Listing Experiments¶
Capability Slug:
ab_testingPlan Tier: Command Category: Optimization Lab
Directional · heuristic, not p-value
Listing Experiments is serial variant rotation with a heuristic signal-strength score — not a p-value driven A/B test. AWS Marketplace doesn't expose per-visitor traffic splitting, so we rotate variants in series and rank them by delta + sample size. Every UI surface labels metrics this way; this doc does the same.
What changed (was: "A/B Testing")¶
The feature was previously documented as "A/B Testing" with statistical-confidence framing (95% z-test, p-values, etc.). The renamed feature is honest about how it actually works: variants rotate in series, and the score is a heuristic. URLs still resolve to the legacy ab-testing path; UI, controllers, and copy now use Listing Experiments / Experiment.
How it works¶
- Pick versions — choose 2-4 listing-content versions you want to compare. Variants can differ in title, tagline, short description, feature highlights, pricing presentation, or CTA copy.
- Configure experiment — set the primary metric, the rotation cadence, and the auto-complete thresholds.
- Launch — the system swaps your live listing through Variant A → B → C → A on the configured cadence. Engagement and revenue metrics are collected per active window.

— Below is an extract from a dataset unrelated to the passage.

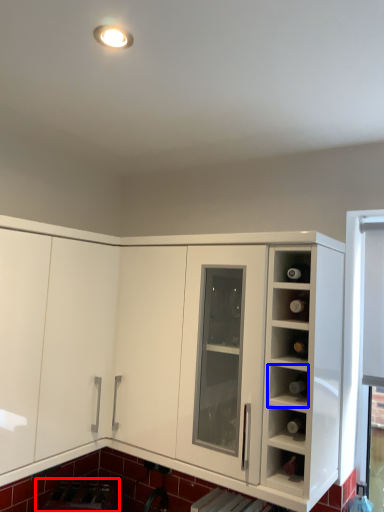 Question: Which point is further to the camera, appliance (highlighted by a red box) or shelf (highlighted by a blue box)?

Choices:
 (A) appliance
 (B) shelf

Answer: (A)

- Watch the signal — the index page shows a 5-bar signal-strength indicator per experiment with a
heuristicmicro-badge. Strength climbs as deltas widen and sample sizes grow. - Promote winner — when an experiment auto-completes (or you stop it), the show page surfaces a Winner Spotlight with the four headline metrics and a one-click Promote Winner button.
Signal strength buckets¶
The 5-bar indicator and tooltip describe each experiment with one of three buckets:
| Bucket | Threshold | What it means |
|---|---|---|
| Strong | Δ ≥ 10% with ≥ 100 data points | Top variant is comfortably ahead of the others; safe to promote |
| Moderate | Δ ≥ 5% with ≥ 50 data points | Direction is consistent but the gap is narrow; consider extending |
| Gathering signal | Below both thresholds | Not enough data yet — keep rotating |
The signal-strength threshold you pick at creation time (80% / 90% / 95%) governs auto-completion: the experiment stops automatically when one variant's heuristic strength meets that threshold and the maximum-days cap hasn't fired first.
Configuring an experiment¶
Step 1 — Pick versions¶
The version picker lists every listing version you've created (drafts, published, archived). Select 2-4. The Diff Preview card shows the differences between Variant A and Variant B side-by-side as you select.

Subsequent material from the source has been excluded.